Inline Assembly / Inline C

aris · September 17, 2012, 6:49pm

Hello,

Is it possible to use inline C or Assembly in Ruby?

Thanks,
Alex

neomex · September 17, 2012, 6:54pm

neomex писал 17.09.2012 20:48:

Hello,

Is it possible to use inline C or Assembly in Ruby?

Thanks,
Alex

Using inline assembly on platforms where Ruby runs doesn’t
make sense these days, and you can write inline C with e.g.
RubyInline: GitHub - seattlerb/rubyinline

You can (obviously) use inline assembly in inline C, but I’d
repeat that you aren’t going to need it.

neomex · September 17, 2012, 7:06pm

W dniu 2012-09-17 18:52, Peter Z. pisze:

RubyInline: GitHub - seattlerb/rubyinline

You can (obviously) use inline assembly in inline C, but I’d
repeat that you aren’t going to need it.

Wouldn’t it improve performance in tasks such as image editions, where
you have to loop through big amount of data? Or give access to features
normally impossibile to accomplish in C or Ruby?

neomex · September 17, 2012, 7:53pm

2012/9/17 Aleksander C. [email protected]:

Wouldn’t it improve performance in tasks such as image editions, where you
have to loop through big amount of data?

Not really. Compilers are smarter than us these days; they can
interchange loops and vectorize the instructions to speed them up (on
platforms which support it). Writing such code by hand would be
painful, platform-dependent and error-prone.

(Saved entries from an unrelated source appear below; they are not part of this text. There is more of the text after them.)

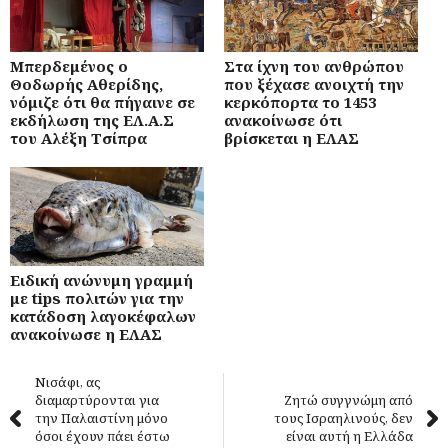
Μπερδεμένος ο
Στα ίχνη του ανθρώπου
Θοδωρής Αθερίδης,
που ξέχασε ανοιχτή την
νόμιζε ότι θα πήγαινε σε
κερκόπορτα το 1453
εκδήλωση της ΕΛ.Α.Σ
ανακοίνωσε ότι
του Αλέξη Τσίπρα
βρίσκεται η ΕΛΑΣ
Ειδική ανώνυμη γραμμή
με tips πολιτών για την
κατάδοση λαγοκέφαλων
ανακοίνωσε η ΕΛΑΣ
Νισάφι, ας
διαμαρτύρονται για
Ζητώ συγγνώμη από
την Παλαιστίνη μόνο
τους Ισραηλινούς, δεν
όσοι έχουν πάει έστω
είναι αυτή η Ελλάδα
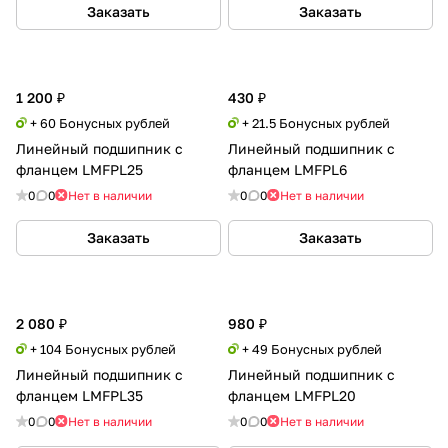
Заказать
Заказать
1 200 ₽
430 ₽
+ 60 Бонусных рублей
+ 21.5 Бонусных рублей
Линейный подшипник с
Линейный подшипник с
фланцем LMFPL25
фланцем LMFPL6
0
0
Нет в наличии
0
0
Нет в наличии
Заказать
Заказать
2 080 ₽
980 ₽
+ 104 Бонусных рублей
+ 49 Бонусных рублей
Линейный подшипник с
Линейный подшипник с
фланцем LMFPL35
фланцем LMFPL20
0
0
Нет в наличии
0
0
Нет в наличии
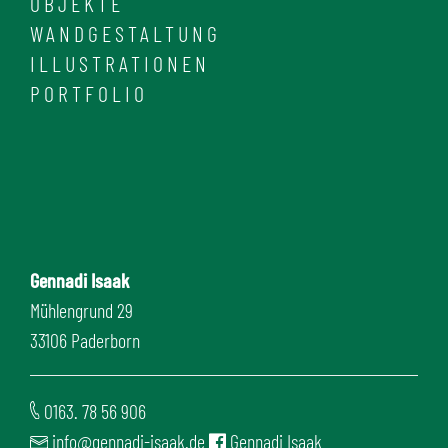
OBJEKTE
WANDGESTALTUNG
ILLUSTRATIONEN
PORTFOLIO
Gennadi Isaak
Mühlengrund 29
33106 Paderborn
0163. 78 56 906
info@gennadi-isaak.de
Gennadi Isaak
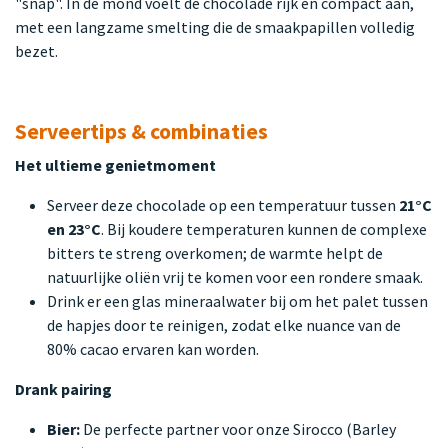
"snap". In de mond voelt de chocolade rijk en compact aan,
met een langzame smelting die de smaakpapillen volledig
bezet.
Serveertips & combinaties
Het ultieme genietmoment
Serveer deze chocolade op een temperatuur tussen
21°C
en 23°C
. Bij koudere temperaturen kunnen de complexe
bitters te streng overkomen; de warmte helpt de
natuurlijke oliën vrij te komen voor een rondere smaak.
Drink er een glas mineraalwater bij om het palet tussen
de hapjes door te reinigen, zodat elke nuance van de
80% cacao ervaren kan worden.
Drank pairing
Bier:
De perfecte partner voor onze Sirocco (Barley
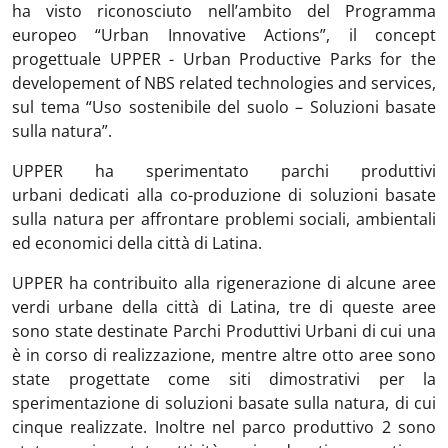
ha visto riconosciuto nell’ambito del Programma
europeo “Urban Innovative Actions”, il concept
progettuale UPPER - Urban Productive Parks for the
developement of NBS related technologies and services,
sul tema “Uso sostenibile del suolo – Soluzioni basate
sulla natura”.
UPPER ha sperimentato parchi produttivi
urbani dedicati alla co-produzione di soluzioni basate
sulla natura per affrontare problemi sociali, ambientali
ed economici della città di Latina.
UPPER ha contribuito alla rigenerazione di alcune aree
verdi urbane della città di Latina, tre di queste aree
sono state destinate Parchi Produttivi Urbani di cui una
è in corso di realizzazione, mentre altre otto aree sono
state progettate come siti dimostrativi per la
sperimentazione di soluzioni basate sulla natura, di cui
cinque realizzate. Inoltre nel parco produttivo 2 sono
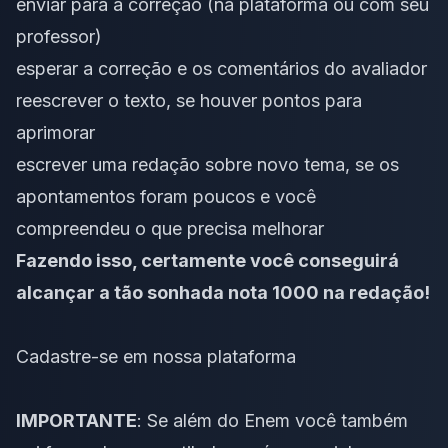
enviar para a correção (na plataforma ou com seu
professor)
esperar a correção e os comentários do avaliador
reescrever o texto
, se houver pontos para
aprimorar
escrever uma redação sobre
novo tema
, se os
apontamentos foram poucos e você
compreendeu o que precisa melhorar
Fazendo isso, certamente você conseguirá
alcançar a tão sonhada nota 1000 na redação!
Cadastre-se em nossa plataforma
IMPORTANTE
: Se além do Enem você também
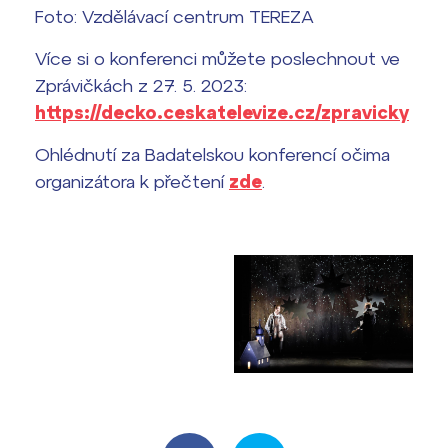
Foto: Vzdělávací centrum TEREZA
Více si o konferenci můžete poslechnout ve
Zprávičkách z 27. 5. 2023:
https://decko.ceskatelevize.cz/zpravicky
Ohlédnutí za Badatelskou konferencí očima
organizátora k přečtení
zde
.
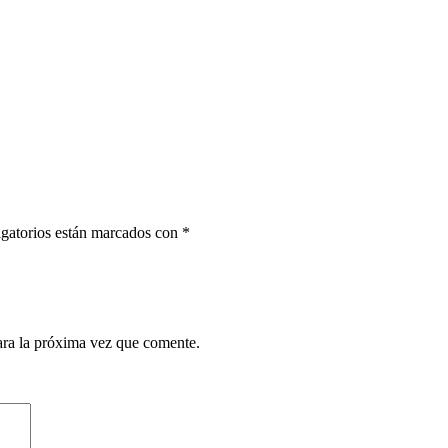
gatorios están marcados con
*
ara la próxima vez que comente.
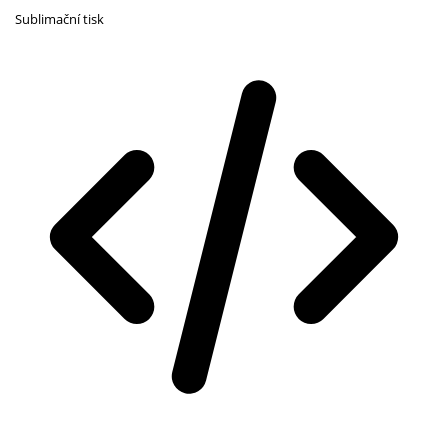
Sublimační tisk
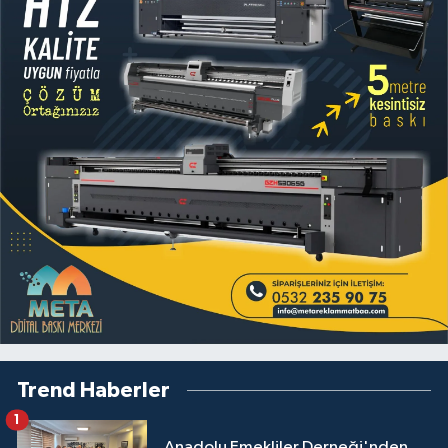
Trend Haberler
1
Anadolu Emekliler Derneği'nden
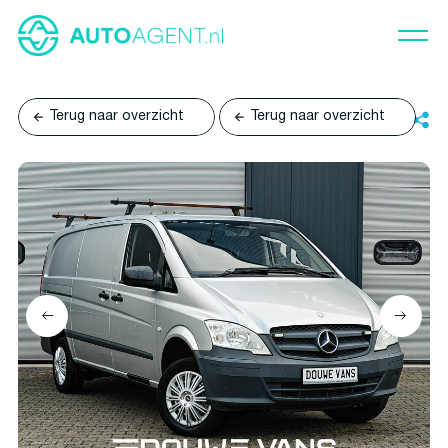
Terug naar overzicht
Terug naar overzicht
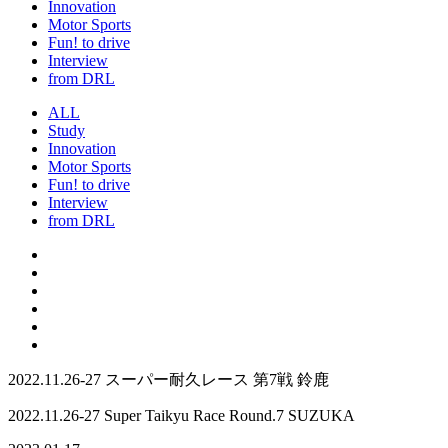
Innovation
Motor Sports
Fun! to drive
Interview
from DRL
ALL
Study
Innovation
Motor Sports
Fun! to drive
Interview
from DRL
2022.11.26-27 スーパー耐久レース 第7戦 鈴鹿
2022.11.26-27 Super Taikyu Race Round.7 SUZUKA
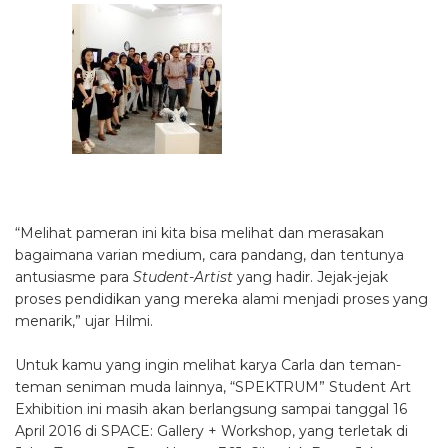
“Melihat pameran ini kita bisa melihat dan merasakan
bagaimana varian medium, cara pandang, dan tentunya
antusiasme para
Student-Artist
yang hadir. Jejak-jejak
proses pendidikan yang mereka alami menjadi proses yang
menarik,” ujar Hilmi.
Untuk kamu yang ingin melihat karya Carla dan teman-
teman seniman muda lainnya, “SPEKTRUM” Student Art
Exhibition ini masih akan berlangsung sampai tanggal 16
April 2016 di SPACE: Gallery + Workshop, yang terletak di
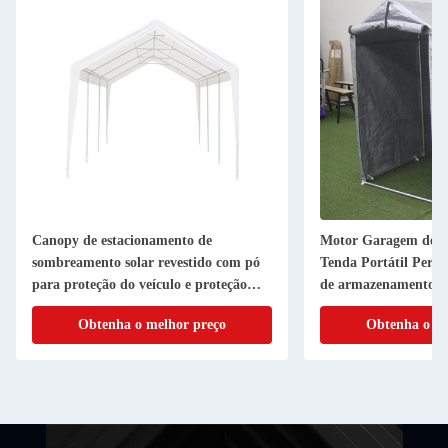
Canopy de estacionamento de
Motor Garagem de Bicicle
sombreamento solar revestido com pó
Tenda Portátil Perfeito pa
para proteção do veículo e proteção
de armazenamento ao ar l
solar
Obtenha o melhor preço
Obtenha o melhor 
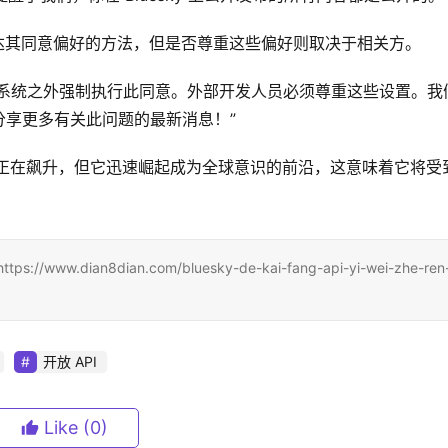
界传达其同意偏好的方法，但是否尊重这些偏好则取决于相关方。
我们的系统之外强制执行此同意。外部开发人员必须尊重这些设置。我
分享更多有关此问题的最新消息！”
迎程度正在飙升，但它迅速崛起成为全球意识的前沿，这意味着它将受
ian8dian.com/bluesky-de-kai-fang-api-yi-wei-zhe-ren
开放 API
Like
(0)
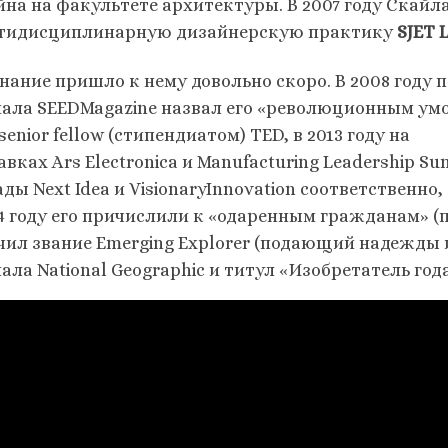
йна на факультете архитектуры. В 2007 году Скайл
тидисциплинарную дизайнерскую практику
SJET
нание пришло к нему довольно скоро. В 2008 году
ала SEEDMagazine назвал его «революционным умом»
senior fellow (стипендиатом) TED, в 2013 году на
вках Ars Electronica и Manufacturing Leadership S
ды Next Idea и VisionaryInnovation соответственно
4 году его причислили к «одаренным гражданам» (пре
чил звание Emerging Explorer (подающий надежды 
ала National Geographic и титул «Изобретатель год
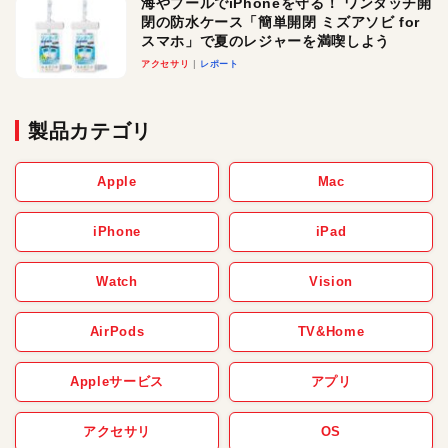
海やプールでiPhoneを守る！ ワンタッチ開
閉の防水ケース「簡単開閉 ミズアソビ for
スマホ」で夏のレジャーを満喫しよう
アクセサリ
レポート
製品カテゴリ
Apple
Mac
iPhone
iPad
Watch
Vision
AirPods
TV&Home
Appleサービス
アプリ
アクセサリ
OS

Or give access to features normally
impossibile to accomplish in C or Ruby?

Do you have any in mind? Me neither.

– Matma R.

neomex · September 17, 2012, 7:52pm

Aleksander C. писал 17.09.2012 21:05:

make sense these days, and you can write inline C with e.g.
RubyInline: GitHub - seattlerb/rubyinline

You can (obviously) use inline assembly in inline C, but I’d
repeat that you aren’t going to need it.

Wouldn’t it improve performance in tasks such as image editions,
where you have to loop through big amount of data? Or give access to
features normally impossibile to accomplish in C or Ruby?

Basically there are two kinds of operations which require stepping
down to assembly: vectorized instructions and ring-0 system management
instructions. You can’t use the latter anyway, and a good modern C
compiler can do vectorizing better than humans do.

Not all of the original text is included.